We have seen a move in the 10yr – it could be just because Powell is relaxed about cutting, but the 2yr is not moving.  We have bear steepening – the view is that Trump back in the White House is going to pile on more debt, cut taxes and drive growth, which ought to be +ve for stocks, -ve for bonds. Markets seem to be, tentatively at least, positioning for a more inflationary environment than we have now. Which might explain why the Fed is playing for time. 

A Trump presidency may also mean higher tariffs and more trade disruption. He has called for blanket tariffs of 60 percent against Chinese goods, 10 percent against products from the rest of the world.  These are in addition to existing tariffs he and Biden have imposed, including the 100 percent tariff on Chinese-made electric vehicles (EVs).  Trump has even suggested he could replace the Federal income tax by using tariffs.  

More protectionism risks further fragmentation of commodity markets, disruption to supply and higher prices generally. This would further stoke inflationary pressures. Within this we could see some volatility in Natural Gas prices due to the twin risk of a) US LNG exports hitting the market and b) any easing in Russian sanctions that allow Russian gas back on the market. 

Key trader macro themes – inflation, rates and the US dollar – would all likely go higher. This would have a big impact on lots of correlated assets – eg it could be very negative for a large swathe of emerging markets. 

Individual stocks  

Those likely to face headwinds from tariffs include Five Below (FIVE), Best Buy Co (BBY), Yeti Holdings (YETI), Nike (NKE), Starbucks (SBUX) and Apple (AAPL). 

Defence stocks such as Lockheed Martin (LMT), are seen by many as winners from a Trump focus on military spending. One caveat to this thesis would be a potential peace deal in Ukraine, though the likes of Thales (THLLY) and other European defence manufacturers could benefit from Trump pushing EU nations to spend more on defence. 

Energy stocks could move, too. We know Trump is likely to be friendly to big oil and gas, potentially easing regulations and greenlighting LNG exports. This could benefit, for instance, New Fortress Energy (NFE), Cheniere Energy (LNG), Valero (VLO), among others. Downside risks may rise for European majors like Total (TTE) and Shell (SHEL). 
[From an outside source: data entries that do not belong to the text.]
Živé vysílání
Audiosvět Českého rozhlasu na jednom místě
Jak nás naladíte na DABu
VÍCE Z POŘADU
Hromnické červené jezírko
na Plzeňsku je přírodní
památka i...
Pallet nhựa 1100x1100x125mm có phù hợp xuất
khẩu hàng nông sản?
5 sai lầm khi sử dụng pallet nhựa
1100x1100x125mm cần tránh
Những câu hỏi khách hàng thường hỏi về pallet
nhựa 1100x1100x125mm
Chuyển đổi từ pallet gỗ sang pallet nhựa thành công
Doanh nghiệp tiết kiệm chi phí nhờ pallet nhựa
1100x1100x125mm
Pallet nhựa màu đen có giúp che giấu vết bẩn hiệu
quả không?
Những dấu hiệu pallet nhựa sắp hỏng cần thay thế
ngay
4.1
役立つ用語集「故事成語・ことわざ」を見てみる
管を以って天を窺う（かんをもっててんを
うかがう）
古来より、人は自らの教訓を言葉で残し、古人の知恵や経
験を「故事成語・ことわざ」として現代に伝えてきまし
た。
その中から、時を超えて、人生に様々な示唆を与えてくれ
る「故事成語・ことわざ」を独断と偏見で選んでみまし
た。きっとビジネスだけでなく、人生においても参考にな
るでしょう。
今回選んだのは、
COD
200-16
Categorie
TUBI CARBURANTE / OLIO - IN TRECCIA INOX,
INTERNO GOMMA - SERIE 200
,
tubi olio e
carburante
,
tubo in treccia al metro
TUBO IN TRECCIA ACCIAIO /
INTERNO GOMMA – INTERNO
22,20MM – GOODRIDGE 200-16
Less obvious candidates may include Western Union (WU) – if Trump removes illegal aliens it would lower remittances ; or private prison group Geo (GEO), on the basis of more people in detention facilities. 
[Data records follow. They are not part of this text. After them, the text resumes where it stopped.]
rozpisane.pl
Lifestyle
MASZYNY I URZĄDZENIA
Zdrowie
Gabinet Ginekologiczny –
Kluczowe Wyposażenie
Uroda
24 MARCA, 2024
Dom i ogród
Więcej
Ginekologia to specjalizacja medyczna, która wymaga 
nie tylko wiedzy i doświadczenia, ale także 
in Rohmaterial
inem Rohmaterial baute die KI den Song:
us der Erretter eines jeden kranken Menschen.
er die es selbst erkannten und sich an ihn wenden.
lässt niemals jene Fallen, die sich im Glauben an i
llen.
A Trump win could also result in Lina Khan leaving the FTC, which could spur more M&A activity and boost boutique advisory firms like Moelis (MC), PJT Partners (PJT), Evercore (EVR), and Houlihan Lokey (HLI). You could also therefore take a look at Kroger (KR), which is trying to buy Albertsons (ACI), or Capital One (COF) and its bid for Discovery (DFS). 
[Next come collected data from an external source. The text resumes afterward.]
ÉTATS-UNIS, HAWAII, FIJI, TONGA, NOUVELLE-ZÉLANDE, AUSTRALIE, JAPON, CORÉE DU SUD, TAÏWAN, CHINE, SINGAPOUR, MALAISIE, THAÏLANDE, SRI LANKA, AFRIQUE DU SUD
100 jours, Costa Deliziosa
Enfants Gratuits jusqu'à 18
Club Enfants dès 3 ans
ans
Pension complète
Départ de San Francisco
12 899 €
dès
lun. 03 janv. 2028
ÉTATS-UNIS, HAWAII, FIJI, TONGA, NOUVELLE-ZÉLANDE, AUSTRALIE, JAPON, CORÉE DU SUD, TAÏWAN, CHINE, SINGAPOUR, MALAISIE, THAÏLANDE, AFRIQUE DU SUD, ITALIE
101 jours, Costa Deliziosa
Among social media companies, Trump Media & Technology Group (DJT) is one to watch for obvious reasons. But elsewhere check how Trump treats Section 230, which protects sites like Meta and X from liability for the content posted by users. Any change could hurt the likes of Meta (META), Reddit (RDDT), or Snapchat (SNAP). 

Healthcare stocks – shares the Medicare Advantage stock UnitedHealthcare rose after the debate. RBC Capital Markets notes that “a second Trump term would ease regulatory and reimbursement headwinds weighing on the managed care stocks”. However, HCA Healthcare (HCA) has been flagged as one that could suffer. 

Wolfe Research highlighted a number of other stocks that might benefit from a Trump win and GOP clean sweep, including Sempra (SRE), Dow Chemical (DOW), 3M (MMM) Coinbase (COIN), Haliburton (HAL), SolarEdge Technologies (SEDG) and Tesla (TSLA), though the GOP platform calls for a ban on the electric vehicle mandate. 

Finally, Bitcoin might rally with Trump seen as ‘pro-Bitcoin’. “A fresh all-time for bitcoin in August is likely, then $100,000 by U.S. election day,” said Geoffrey Kendrick, Standard Chartered Bank’s head of forex and digital assets research.